-- Exercise instructions --
Search the entries below for the word "sítí" and copy each line that has it.

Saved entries

◇ ◇ ◇ ◇ ◇ ◇ ◇

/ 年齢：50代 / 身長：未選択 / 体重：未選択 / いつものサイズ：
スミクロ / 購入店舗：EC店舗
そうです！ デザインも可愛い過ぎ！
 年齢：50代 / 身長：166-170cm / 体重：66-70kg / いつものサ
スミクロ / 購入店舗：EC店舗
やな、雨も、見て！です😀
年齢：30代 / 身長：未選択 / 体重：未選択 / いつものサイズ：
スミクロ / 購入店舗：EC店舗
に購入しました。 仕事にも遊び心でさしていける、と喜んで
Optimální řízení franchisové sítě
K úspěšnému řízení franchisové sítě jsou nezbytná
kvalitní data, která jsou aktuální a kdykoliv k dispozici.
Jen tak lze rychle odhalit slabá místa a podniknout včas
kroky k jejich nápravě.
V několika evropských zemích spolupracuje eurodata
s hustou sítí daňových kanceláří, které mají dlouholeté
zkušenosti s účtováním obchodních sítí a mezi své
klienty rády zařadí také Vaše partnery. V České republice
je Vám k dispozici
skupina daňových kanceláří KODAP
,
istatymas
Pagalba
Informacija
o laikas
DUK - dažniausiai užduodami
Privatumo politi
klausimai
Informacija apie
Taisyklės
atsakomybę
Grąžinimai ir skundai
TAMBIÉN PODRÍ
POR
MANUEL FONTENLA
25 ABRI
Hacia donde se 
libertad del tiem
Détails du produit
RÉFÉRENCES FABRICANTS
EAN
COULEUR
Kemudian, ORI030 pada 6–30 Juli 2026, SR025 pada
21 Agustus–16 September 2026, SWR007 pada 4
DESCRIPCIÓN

◇ ◇ ◇ ◇ ◇ ◇ ◇

-- Reply --
s hustou sítí daňových kanceláří, které mají dlouholeté
zkušenosti s účtováním obchodních sítí a mezi své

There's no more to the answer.